È un coro unanime, giusto e condiviso: stiamo a casa!
Solo così possiamo combattere la pandemia che sta provocando malattia, morte e una crisi economica mondiale senza precedenti. Tutto giusto. Però. Già c’è un però. Se foste costretti a convivere senza nessuna possibilità di uscire di casa con un uomo violento fisicamente, verbalmente e psicologicamente?
La casa non sarebbe proprio il vostro rifugio sicuro. E se in questa casa ci fossero anche i vostri figli, vittime di un padre violento? È quello che stanno vivendo migliaia di donne in Italia in questi giorni.
A Lodi, il centro antiviolenza “Metà di niente”, riferimento immediato per le donne che subiscono violenza psicologica, fisica, economica, sessuale e stalking, è stato costretto a chiudere gli sportelli negli ospedali e riesce a mantenere attivo solo il proprio numero di telefono per le richieste di aiuto.
“Se mediamente a Lodi contiamo 300 richieste di aiuto all’anno e in queste settimane non riceviamo chiamate, vuol dire che le donne non riescono neanche a chiedere aiuto”, questa la lucida e tragica analisi della presidente del Centro di Lodi – Paola Metalla. “Sono bloccate in casa e tenute sotto stretta sorveglianza, quindi impossibilitate persino a chiedere aiuto”.
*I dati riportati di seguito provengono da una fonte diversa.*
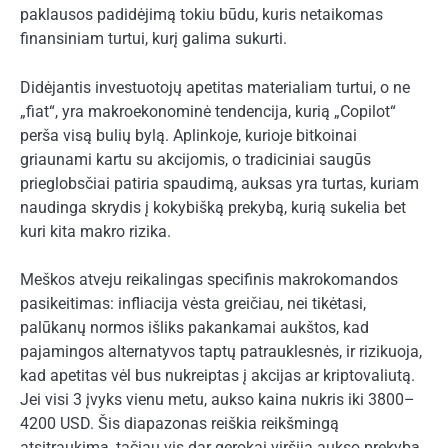
paklausos padidėjimą tokiu būdu, kuris netaikomas
finansiniam turtui, kurį galima sukurti.
Didėjantis investuotojų apetitas materialiam turtui, o ne
„fiat“, yra makroekonominė tendencija, kurią „Copilot“
perša visą bulių bylą. Aplinkoje, kurioje bitkoinai
griaunami kartu su akcijomis, o tradiciniai saugūs
prieglobsčiai patiria spaudimą, auksas yra turtas, kuriam
naudinga skrydis į kokybišką prekybą, kurią sukelia bet
kuri kita makro rizika.
Meškos atveju reikalingas specifinis makrokomandos
pasikeitimas: infliacija vėsta greičiau, nei tikėtasi,
palūkanų normos išliks pakankamai aukštos, kad
pajamingos alternatyvos taptų patrauklesnės, ir rizikuoja,
kad apetitas vėl bus nukreiptas į akcijas ar kriptovaliutą.
Jei visi 3 įvyks vienu metu, aukso kaina nukris iki 3800–
4200 USD. Šis diapazonas reiškia reikšmingą
atsitraukimą, tačiau vis dar gerokai viršija aukso prekybą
Se il Governo sta stanziando fondi destinati alle Regioni per il contrasto della violenza maschile e i Comuni stanno facendo il possibile per mantenere i Centri di riferimento, la Regione Lombardia cosa sta facendo? La consigliera regionale PD Paola Bocci ha presentato una serie di richieste che chiedono prima di tutto una diffusione capillare e una comunicazione massiva del numero nazionale 1522 e della APP collegata, inoltre chiedono a Regione Lombardia lo stanziamento di risorse per l’allontanamento degli uomini violenti da casa in questo periodo già così difficile e tragico. “Una scelta giusta per evitare di aggiungere dolore e disagio a una violenza in atto” ribadisce Paola Bocci.